KR100551395B1 - Method of fabricating pouch type lithium secondary battery - Google Patents

Abstract

Disclosed is a method for manufacturing a lithium secondary battery.

The present invention provides a method of forming a pouch-type bare cell battery in which grooves are formed, and bending edge regions of both sides of the electrode tab and subsequent side edges of the bare cell battery in a direction opposite to the direction in which the grooves are formed. Attaching a protective circuit structure to the core pack battery, and mounting the core pack battery in a hard case to form a hard pack battery.

Therefore, in the pouch type lithium secondary battery, the end of the pouch exposed metal foil is shorted with the negative electrode tab through the protective circuit structure forming the core pack, the conductor in the center of the accessory circuit mounted inside the hard case, and the metal foil of the pouch is corroded. The phenomenon can be prevented.

Description

Manufacturing method of pouch type lithium secondary battery {Method of fabricating pouch type lithium secondary battery}

1 is a perspective view showing a state before a pouch is sealed in an example of a conventional pouch type lithium secondary battery;

FIG. 2 is a perspective view showing a folded state of two opposite sides where electrode tabs are not drawn out in a conventional bare cell state; FIG.

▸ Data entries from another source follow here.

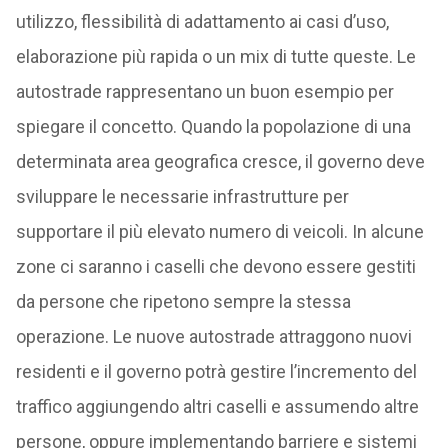
utilizzo, flessibilità di adattamento ai casi d’uso,
elaborazione più rapida o un mix di tutte queste. Le
autostrade rappresentano un buon esempio per
spiegare il concetto. Quando la popolazione di una
determinata area geografica cresce, il governo deve
sviluppare le necessarie infrastrutture per
supportare il più elevato numero di veicoli. In alcune
zone ci saranno i caselli che devono essere gestiti
da persone che ripetono sempre la stessa
operazione. Le nuove autostrade attraggono nuovi
residenti e il governo potrà gestire l’incremento del
traffico aggiungendo altri caselli e assumendo altre
persone, oppure implementando barriere e sistemi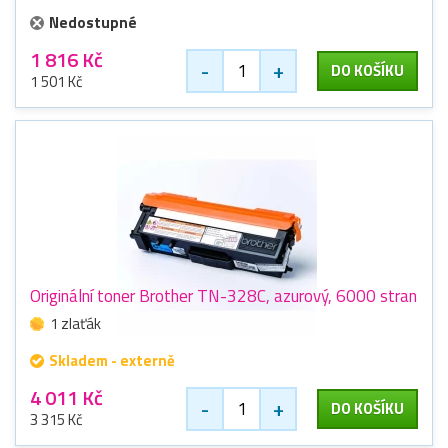
Nedostupné
1 816 Kč
-
+
DO KOŠÍKU
1 501 Kč
Originální toner Brother TN-328C, azurový, 6000 stran
1 zlaťák
Skladem - externě
4 011 Kč
-
+
DO KOŠÍKU
3 315 Kč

3 is a perspective view schematically showing a state in which a protective circuit board is coupled to a bare cell during a process of forming a lithium secondary battery according to an embodiment of the present invention;

4 is a schematic cross-sectional view of a battery in a hard pack state formed according to the present invention cut perpendicularly to the direction in which the electrode leads of the electrode assembly are drawn out.

* Explanation of symbols for the main parts of the drawings

10: upper pouch 11: pouch membrane

13: metal foil 20: lower pouch

21: groove 23,43: edge portion

30 electrode assembly 100 pouch

31: anode 33: separator

35: negative electrode 37: negative electrode tab

38: positive electrode tab 39: tate

51: protection circuit board 60: hard case

63: accessory circuit 65: double-sided tape

The present invention relates to a method of manufacturing a lithium secondary battery using lithium ions, and more particularly, a method of manufacturing a pouch type lithium secondary battery having a form in which an electrode structure including a positive electrode, a negative electrode, and a separator is accommodated in a pouch. It is about.

Lithium secondary batteries use nonaqueous electrolytes because of their reactivity with lithium. This electrolyte may be a solid polymer containing lithium salts, or may be a liquid phase in which lithium salts dissociate in an organic solvent. When the lithium secondary battery is classified according to the type of electrolyte, the lithium secondary battery may be classified into a lithium metal battery using a liquid electrolyte, a lithium ion battery, and a lithium ion polymer battery using a polymer solid electrolyte.

In the case of a fully solid lithium ion polymer battery, there is no problem of leakage of the organic electrolyte, and in the case of a gel type lithium ion polymer battery containing the organic electrolyte, a problem of leakage of the organic electrolyte may occur. However, in the case of a lithium ion polymer battery, the leakage problem of the electrolyte can be prevented in a simpler form as compared with a lithium ion battery using a liquid electrolyte. For example, a lithium ion polymer battery may use a multilayer film pouch consisting of a metal foil and one or more polymer films covering the foil in place of a metal can of a lithium ion battery.

When using a multilayer film pouch, the weight of the battery can be significantly reduced than when using a metal can. Aluminum is usually used as a metal forming a foil in a multilayer film pouch. The polymer film forming the inner layer of the pouch film protects the metal foil from the electrolyte and prevents short circuit between the positive electrode, the negative electrode, and the electrode tabs.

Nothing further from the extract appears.